A assinatura das decisões contou com a presença da secretária-executiva do MMA, Anna Flávia de Senna Franco, do presidente do Instituto Chico Mendes de Conservação da Biodiversidade (ICMBio), Mauro Pires, e do diretor de Áreas Protegidas do MMA, Bernardo Issa.

Ambos os acordos têm como característica a cooperação baseada no compartilhamento de conhecimentos, na capacitação, na implementação de trilhas e na articulação institucional.
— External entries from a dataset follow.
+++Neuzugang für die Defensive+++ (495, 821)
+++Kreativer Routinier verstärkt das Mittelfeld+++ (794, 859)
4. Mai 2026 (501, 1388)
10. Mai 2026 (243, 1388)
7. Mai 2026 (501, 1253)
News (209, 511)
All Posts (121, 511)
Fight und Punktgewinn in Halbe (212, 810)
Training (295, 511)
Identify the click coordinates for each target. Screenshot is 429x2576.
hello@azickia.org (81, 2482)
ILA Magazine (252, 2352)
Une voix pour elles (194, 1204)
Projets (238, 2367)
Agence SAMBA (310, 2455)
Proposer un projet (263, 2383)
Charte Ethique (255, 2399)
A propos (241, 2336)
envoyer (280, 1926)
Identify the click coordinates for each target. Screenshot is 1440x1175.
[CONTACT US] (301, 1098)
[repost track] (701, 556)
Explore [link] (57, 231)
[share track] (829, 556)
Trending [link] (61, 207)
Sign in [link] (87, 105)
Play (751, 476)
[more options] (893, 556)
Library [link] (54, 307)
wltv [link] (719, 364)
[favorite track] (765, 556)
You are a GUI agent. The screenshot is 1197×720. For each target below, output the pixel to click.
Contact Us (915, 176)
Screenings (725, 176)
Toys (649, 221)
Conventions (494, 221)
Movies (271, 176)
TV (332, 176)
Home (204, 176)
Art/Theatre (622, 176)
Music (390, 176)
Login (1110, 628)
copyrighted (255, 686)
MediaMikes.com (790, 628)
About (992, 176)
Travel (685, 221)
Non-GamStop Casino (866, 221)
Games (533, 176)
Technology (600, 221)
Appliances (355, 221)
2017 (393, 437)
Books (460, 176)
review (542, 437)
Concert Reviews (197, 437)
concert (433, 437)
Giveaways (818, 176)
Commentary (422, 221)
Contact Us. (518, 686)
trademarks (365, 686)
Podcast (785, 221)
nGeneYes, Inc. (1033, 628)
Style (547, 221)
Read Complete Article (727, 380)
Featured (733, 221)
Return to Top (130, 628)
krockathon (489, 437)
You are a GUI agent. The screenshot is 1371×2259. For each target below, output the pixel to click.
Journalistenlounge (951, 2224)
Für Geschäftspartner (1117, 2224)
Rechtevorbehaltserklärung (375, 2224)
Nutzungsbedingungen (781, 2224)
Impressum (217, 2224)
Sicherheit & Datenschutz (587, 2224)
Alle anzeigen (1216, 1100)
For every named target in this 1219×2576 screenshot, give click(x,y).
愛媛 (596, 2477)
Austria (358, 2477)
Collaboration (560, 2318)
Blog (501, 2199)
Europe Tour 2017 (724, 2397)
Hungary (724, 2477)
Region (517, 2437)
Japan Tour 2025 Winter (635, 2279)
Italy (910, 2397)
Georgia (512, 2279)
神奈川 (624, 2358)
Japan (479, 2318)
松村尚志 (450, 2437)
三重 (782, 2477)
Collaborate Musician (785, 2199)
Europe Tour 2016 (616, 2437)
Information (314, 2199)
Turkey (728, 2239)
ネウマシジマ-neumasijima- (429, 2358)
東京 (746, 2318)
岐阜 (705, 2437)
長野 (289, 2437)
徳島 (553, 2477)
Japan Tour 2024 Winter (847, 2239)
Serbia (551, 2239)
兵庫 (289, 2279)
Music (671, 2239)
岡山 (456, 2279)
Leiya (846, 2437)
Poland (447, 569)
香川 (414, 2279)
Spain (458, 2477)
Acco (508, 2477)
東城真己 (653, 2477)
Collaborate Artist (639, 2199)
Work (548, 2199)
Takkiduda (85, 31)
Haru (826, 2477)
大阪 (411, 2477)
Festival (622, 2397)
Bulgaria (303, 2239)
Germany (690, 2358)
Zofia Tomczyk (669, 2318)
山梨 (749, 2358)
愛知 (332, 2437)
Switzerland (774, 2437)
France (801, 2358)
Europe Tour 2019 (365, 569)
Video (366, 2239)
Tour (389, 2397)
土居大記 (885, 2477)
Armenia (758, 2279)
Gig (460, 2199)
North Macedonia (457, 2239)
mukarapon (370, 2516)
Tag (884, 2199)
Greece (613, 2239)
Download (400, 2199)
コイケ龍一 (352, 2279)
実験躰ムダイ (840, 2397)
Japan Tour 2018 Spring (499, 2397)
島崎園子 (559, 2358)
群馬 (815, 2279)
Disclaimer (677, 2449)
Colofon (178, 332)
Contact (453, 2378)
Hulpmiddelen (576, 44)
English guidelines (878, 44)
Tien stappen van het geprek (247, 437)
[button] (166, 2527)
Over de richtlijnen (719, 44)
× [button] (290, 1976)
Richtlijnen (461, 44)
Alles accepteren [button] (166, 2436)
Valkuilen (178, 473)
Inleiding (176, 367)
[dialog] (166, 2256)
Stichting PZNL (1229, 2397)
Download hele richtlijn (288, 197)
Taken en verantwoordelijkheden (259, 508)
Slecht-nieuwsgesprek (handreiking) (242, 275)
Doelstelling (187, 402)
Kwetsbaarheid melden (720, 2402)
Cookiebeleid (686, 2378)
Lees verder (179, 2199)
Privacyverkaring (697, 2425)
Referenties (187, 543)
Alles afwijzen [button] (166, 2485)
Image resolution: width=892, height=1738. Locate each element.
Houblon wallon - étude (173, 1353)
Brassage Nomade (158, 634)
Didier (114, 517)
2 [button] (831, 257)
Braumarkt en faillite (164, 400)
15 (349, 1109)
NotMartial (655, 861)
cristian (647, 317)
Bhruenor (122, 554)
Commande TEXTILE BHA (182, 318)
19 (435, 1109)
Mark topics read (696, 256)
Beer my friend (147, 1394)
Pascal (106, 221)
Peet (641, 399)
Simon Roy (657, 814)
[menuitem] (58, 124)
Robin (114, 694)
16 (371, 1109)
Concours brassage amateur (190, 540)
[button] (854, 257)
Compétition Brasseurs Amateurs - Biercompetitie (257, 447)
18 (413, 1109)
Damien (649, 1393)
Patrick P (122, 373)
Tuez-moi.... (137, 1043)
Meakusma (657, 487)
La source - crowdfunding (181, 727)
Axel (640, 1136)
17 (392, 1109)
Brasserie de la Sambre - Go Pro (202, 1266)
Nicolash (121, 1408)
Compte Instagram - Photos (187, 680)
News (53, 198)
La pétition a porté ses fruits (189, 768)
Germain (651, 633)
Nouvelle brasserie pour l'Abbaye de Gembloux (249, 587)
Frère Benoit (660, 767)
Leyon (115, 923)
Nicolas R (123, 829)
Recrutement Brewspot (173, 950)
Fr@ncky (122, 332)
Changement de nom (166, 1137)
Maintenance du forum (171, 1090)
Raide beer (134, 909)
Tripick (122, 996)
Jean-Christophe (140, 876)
Entre os impactos esperados estão a melhoria da coleta e análise de informação, o aumento da visitação qualificada em UCs, o fortalecimento da conectividade de ecossistemas e a valorização das trilhas como instrumentos de conservação e desenvolvimento territorial.

Resoluções

O primeiro acordo foi firmado entre MMA, ICMBio e a Associação Rede Brasileira de Trilhas de Longo Curso, e prevê uma aliança estratégica para a implementação e expansão da Rede Nacional de Trilhas de Longo Curso e Conectividade (RedeTrilhas). A cooperação reforça o papel das trilhas como infraestrutura verde essencial, capaz de integrar paisagens, conectar UCs e fomentar o turismo sustentável. A atuação conjunta permitirá ampliar a governança da RedeTrilhas, fortalecer a padronização e sinalização das trilhas, além de impulsionar a geração de oportunidades econômicas em comunidades locais.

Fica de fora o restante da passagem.